SUDDENLY out of nowhere, we find ourselves having to talk about as to how we should be treating the ‘Khalistanis’ in the Canadian Government when they visit Punjab.

Khalistanis over there and over here

Illustrations by Sandeep Joshi



Harish Khare

SUDDENLY out of nowhere, we find ourselves having to talk about as to how we should be treating the ‘Khalistanis’ in the Canadian Government when they visit Punjab.

I am rather inclined to applaud that the good Captain has brassily stood his ground on not wanting to meet the Canadian Defence Minister, Harjit Singh Sajjan. 

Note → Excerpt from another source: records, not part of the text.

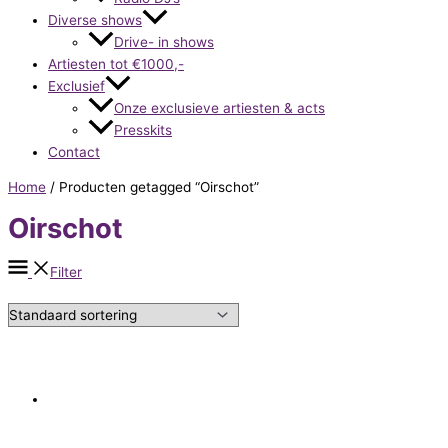
Diverse shows
Drive- in shows
Artiesten tot €1000,-
Exclusief
Onze exclusieve artiesten & acts
Presskits
Contact
Home
/ Producten getagged “Oirschot”
Oirschot
Filter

Just because a foreign citizen of Indian origin becomes “successful” in another country, he or she is not automatically entitled to our respect or veneration. And, it would be foolish to forget the bottom line: these people have chosen to forsake their allegiance to the land of their forefathers; the convenient presumption, though, is that the NRIs have not cut off their emotional ties with Mother India. 

Still, the Diaspora is presumed to be interested — and, is encouraged officially to get involved — in our collective well-being. We woo and court them at the Pravasi Diwas jingbang; each state government has also devised its own forms of NRI sammelans and melas.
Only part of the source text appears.